[Opening Task material section]
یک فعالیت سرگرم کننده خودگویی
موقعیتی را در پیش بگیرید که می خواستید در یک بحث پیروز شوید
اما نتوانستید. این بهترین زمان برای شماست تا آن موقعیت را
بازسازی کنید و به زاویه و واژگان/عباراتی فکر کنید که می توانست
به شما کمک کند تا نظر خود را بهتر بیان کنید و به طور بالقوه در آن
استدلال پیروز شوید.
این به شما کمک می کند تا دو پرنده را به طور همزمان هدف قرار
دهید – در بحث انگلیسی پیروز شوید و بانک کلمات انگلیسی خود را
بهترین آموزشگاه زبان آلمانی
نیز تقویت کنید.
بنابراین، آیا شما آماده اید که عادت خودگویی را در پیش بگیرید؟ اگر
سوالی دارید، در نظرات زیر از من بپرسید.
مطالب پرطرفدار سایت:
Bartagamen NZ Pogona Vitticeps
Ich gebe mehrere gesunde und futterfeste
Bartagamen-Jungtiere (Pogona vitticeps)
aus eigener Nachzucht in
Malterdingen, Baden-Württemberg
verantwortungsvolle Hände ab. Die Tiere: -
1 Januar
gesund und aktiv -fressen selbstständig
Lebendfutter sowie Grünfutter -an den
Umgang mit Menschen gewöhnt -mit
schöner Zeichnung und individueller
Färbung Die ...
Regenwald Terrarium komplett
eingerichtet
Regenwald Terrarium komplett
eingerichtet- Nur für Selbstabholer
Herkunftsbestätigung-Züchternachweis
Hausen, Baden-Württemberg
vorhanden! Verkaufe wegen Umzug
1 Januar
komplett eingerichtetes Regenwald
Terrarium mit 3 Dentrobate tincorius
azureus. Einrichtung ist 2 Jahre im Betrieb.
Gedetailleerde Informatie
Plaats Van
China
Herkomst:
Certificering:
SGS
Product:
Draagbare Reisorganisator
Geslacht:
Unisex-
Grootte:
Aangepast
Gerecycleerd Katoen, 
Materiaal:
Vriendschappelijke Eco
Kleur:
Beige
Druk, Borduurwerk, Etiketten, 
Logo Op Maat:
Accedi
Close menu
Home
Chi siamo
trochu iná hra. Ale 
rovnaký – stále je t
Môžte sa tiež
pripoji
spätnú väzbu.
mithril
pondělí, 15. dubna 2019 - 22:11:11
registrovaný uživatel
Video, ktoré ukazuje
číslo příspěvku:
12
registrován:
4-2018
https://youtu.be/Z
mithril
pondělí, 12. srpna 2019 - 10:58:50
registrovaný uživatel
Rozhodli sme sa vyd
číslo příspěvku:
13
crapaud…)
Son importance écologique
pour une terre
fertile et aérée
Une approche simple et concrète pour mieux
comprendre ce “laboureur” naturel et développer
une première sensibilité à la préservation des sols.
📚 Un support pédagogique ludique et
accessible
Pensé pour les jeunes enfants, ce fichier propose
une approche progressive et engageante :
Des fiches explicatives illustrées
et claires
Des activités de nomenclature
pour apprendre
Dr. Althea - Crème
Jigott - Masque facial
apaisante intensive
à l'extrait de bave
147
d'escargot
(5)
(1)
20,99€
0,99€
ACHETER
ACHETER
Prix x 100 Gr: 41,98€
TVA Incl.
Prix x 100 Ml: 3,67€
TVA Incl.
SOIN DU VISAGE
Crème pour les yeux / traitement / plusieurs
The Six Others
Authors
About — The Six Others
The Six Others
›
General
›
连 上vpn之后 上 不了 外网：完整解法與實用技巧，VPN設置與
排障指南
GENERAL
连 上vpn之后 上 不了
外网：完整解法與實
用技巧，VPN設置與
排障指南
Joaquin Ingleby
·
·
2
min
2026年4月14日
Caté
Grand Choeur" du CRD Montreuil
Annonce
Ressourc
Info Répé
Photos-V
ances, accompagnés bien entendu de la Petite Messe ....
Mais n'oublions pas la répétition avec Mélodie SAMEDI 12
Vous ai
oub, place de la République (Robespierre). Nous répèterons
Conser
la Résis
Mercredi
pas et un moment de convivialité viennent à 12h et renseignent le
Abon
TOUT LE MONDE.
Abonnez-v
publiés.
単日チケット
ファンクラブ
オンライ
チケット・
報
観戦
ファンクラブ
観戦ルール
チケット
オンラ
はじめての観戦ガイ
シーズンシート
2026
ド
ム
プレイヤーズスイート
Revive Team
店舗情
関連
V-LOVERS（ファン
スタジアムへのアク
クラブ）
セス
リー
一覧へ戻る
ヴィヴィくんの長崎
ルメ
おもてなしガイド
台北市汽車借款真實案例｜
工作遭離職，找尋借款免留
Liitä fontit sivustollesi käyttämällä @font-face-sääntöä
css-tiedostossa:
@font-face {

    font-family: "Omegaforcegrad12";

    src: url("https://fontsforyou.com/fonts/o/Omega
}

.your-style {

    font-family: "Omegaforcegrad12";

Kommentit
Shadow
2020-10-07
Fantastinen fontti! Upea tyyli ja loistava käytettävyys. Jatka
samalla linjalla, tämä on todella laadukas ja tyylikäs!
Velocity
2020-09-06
[Closing Task material section]
# Problem to work on:
Could you copy every line in the records that holds "خودگویی"?

# Reply:
یک فعالیت سرگرم کننده خودگویی
بنابراین، آیا شما آماده اید که عادت خودگویی را در پیش بگیرید؟ اگر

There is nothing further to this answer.